Il caso illustra una realtà che vivono decine di migliaia di cubani negli Stati Uniti che sono entrati nel paese con il modulo I-220A, un ordine di libertà vigilata emesso dall'ICE che non equivale a permesso di soggiorno né conferisce uno status migratorio legale. Coloro che lo possiedono devono presentarsi periodicamente agli appuntamenti di controllo, e dal 2025 queste comparizioni sono diventate una fonte di terrore: l'amministrazione Trump le ha utilizzate per arrestare migranti che avevano rispettato i loro obblighi per anni.
I casi documentati a Houston sono numerosi. Yessy Mesa è stata arrestata senza preavviso durante il suo appuntamento migratorio nel novembre del 2025. Poco dopo, Lázara Campos Cabrera ha subito la stessa sorte a dicembre, senza avere precedenti penali. Anche Stephanie Kenny Velásquez è stata arrestata in quel mese e ha recuperato la libertà solo dopo unordine di un giudice federale.
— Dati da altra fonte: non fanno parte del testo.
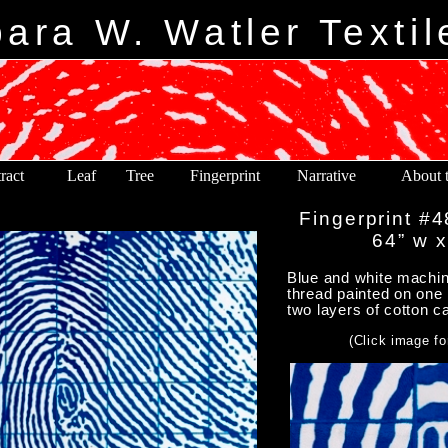
ara W. Watler Textil
ract
Leaf
Tree
Fingerprint
Narrative
About t
Fingerprint #4
64” w x
Blue and white machine
thread painted on one 
two layers of cotton c
(Click image fo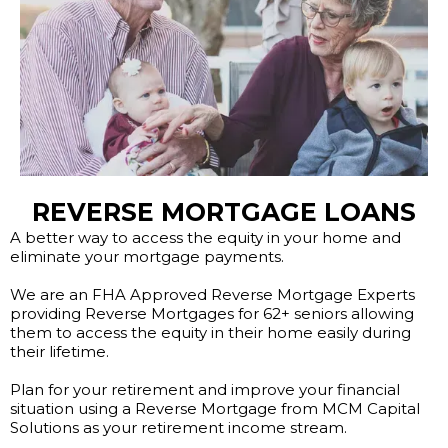
REVERSE MORTGAGE LOANS
A better way to access the equity in your home and
eliminate your mortgage payments.
We are an FHA Approved Reverse Mortgage Experts
providing Reverse Mortgages for 62+ seniors allowing
them to access the equity in their home easily during
their lifetime.
Plan for your retirement and improve your financial
situation using a Reverse Mortgage from MCM Capital
Solutions as your retirement income stream.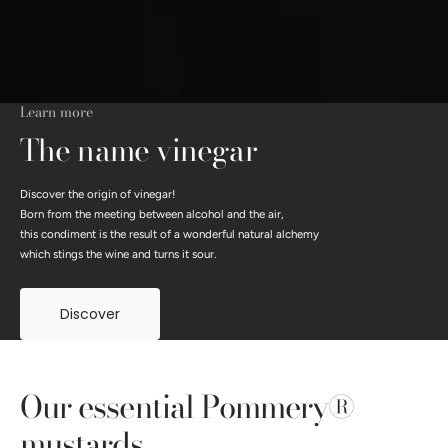
Learn more
The name vinegar
Discover the origin of vinegar!
Born from the meeting between alcohol and the air,
this condiment is the result of a wonderful natural alchemy
which stings the wine and turns it sour.
Discover
Our essential Pommery®
mustards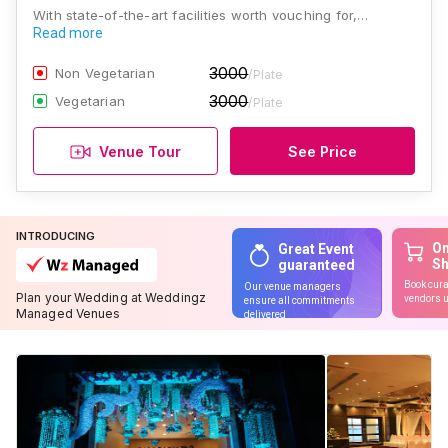
With state-of-the-art facilities worth vouching for,…
Read more
3000
Non Vegetarian
/Plate
3000
Vegetarian
/Plate
Venue Tour
See Price
INTRODUCING
On
Great Event
S
guaranteed
Book cura
Our venue managers
Plan your Wedding at Weddingz
vendors u
ensure all commitments
Managed Venues
delivered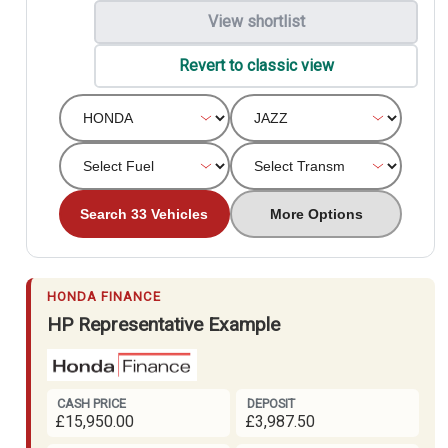
View shortlist
Revert to classic view
Search 33 Vehicles
More Options
HONDA FINANCE
HP Representative Example
CASH PRICE
DEPOSIT
£15,950.00
£3,987.50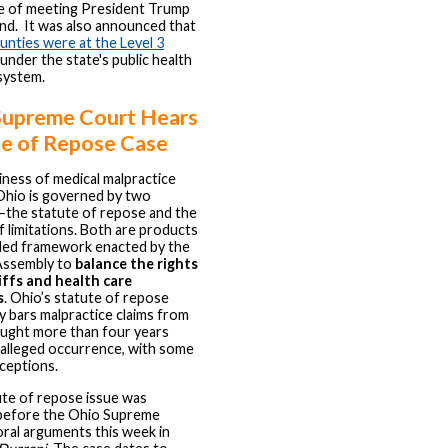
ce of meeting President Trump
and. It was also announced that
unties were at the Level 3
under the state's public health
system.
Supreme Court Hears
te of Repose Case
iness of medical malpractice
 Ohio is governed by two
—the statute of repose and the
f limitations. Both are products
iled framework enacted by the
Assembly to
balance the rights
iffs and health care
s
. Ohio’s statute of repose
ly bars malpractice claims from
ught more than four years
 alleged occurrence, with some
xceptions.
te of repose issue was
before the Ohio Supreme
oral arguments this week in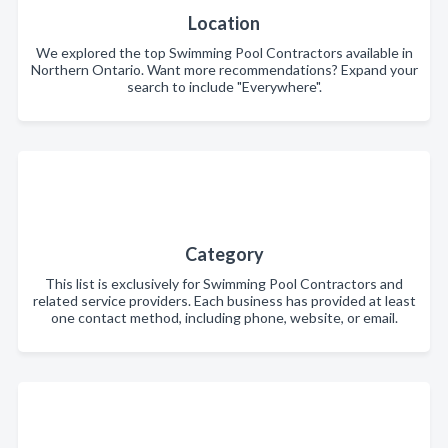
Location
We explored the top Swimming Pool Contractors available in
Northern Ontario. Want more recommendations? Expand your
search to include "Everywhere".
Category
This list is exclusively for Swimming Pool Contractors and
related service providers. Each business has provided at least
one contact method, including phone, website, or email.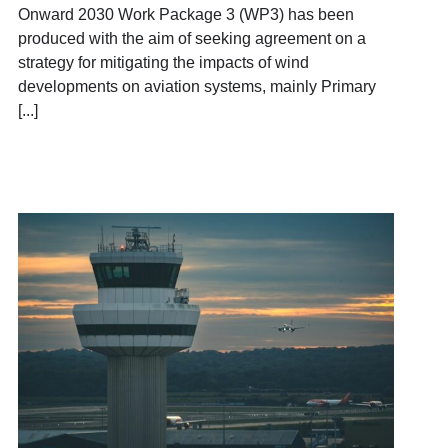
Onward 2030 Work Package 3 (WP3) has been
produced with the aim of seeking agreement on a
strategy for mitigating the impacts of wind
developments on aviation systems, mainly Primary
[...]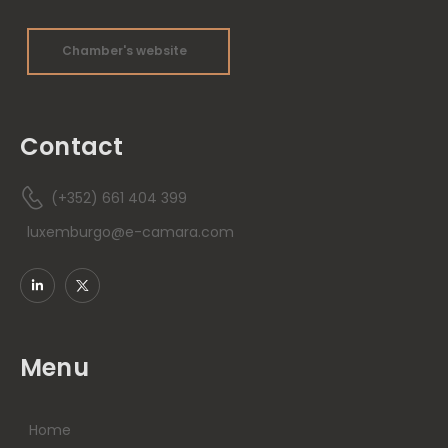
Chamber's website
Contact
(+352) 661 404 399
luxemburgo@e-camara.com
Menu
Home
Il panorama legale per i portatori di I-220A è volatile. Nel luglio del 2026, giudici ad Orlando, New Orleans e San Antonio hanno concesso la residenza a cubani con I-220A, ma il governo federale ha immediatamente fatto appello. Nello stesso mese sono stati segnalati cubani che hanno ricevuto ordini di deportazione dopo essersi presentati davanti al tribunale dell'immigrazione.
Il racconto di @anaestiu aggiunge un ulteriore elemento di preoccupazione: anche quando un giudice federale ha emesso una protezione individuale ed esplicita contro la ritenzione, la migrante sente che ICE potrebbe ignorarla.
Il mercoledì scorso, un'altra cubana con I-220A ha raccontato la propria esperienza durante un appuntamento con ICE a Miramar, Florida, descrivendo due file distinte per il processo di registrazione, il che suggerisce che ICE sta adattando le proprie procedure di monitoraggio in città diverse.
Per i cubani con l'I-220A, ogni appuntamento di controllo è diventato una scommessa: rispettare la legge sull'immigrazione implica presentarsi davanti alla stessa agenzia che può arrestarli sul posto, con o senza un ordine di cattura.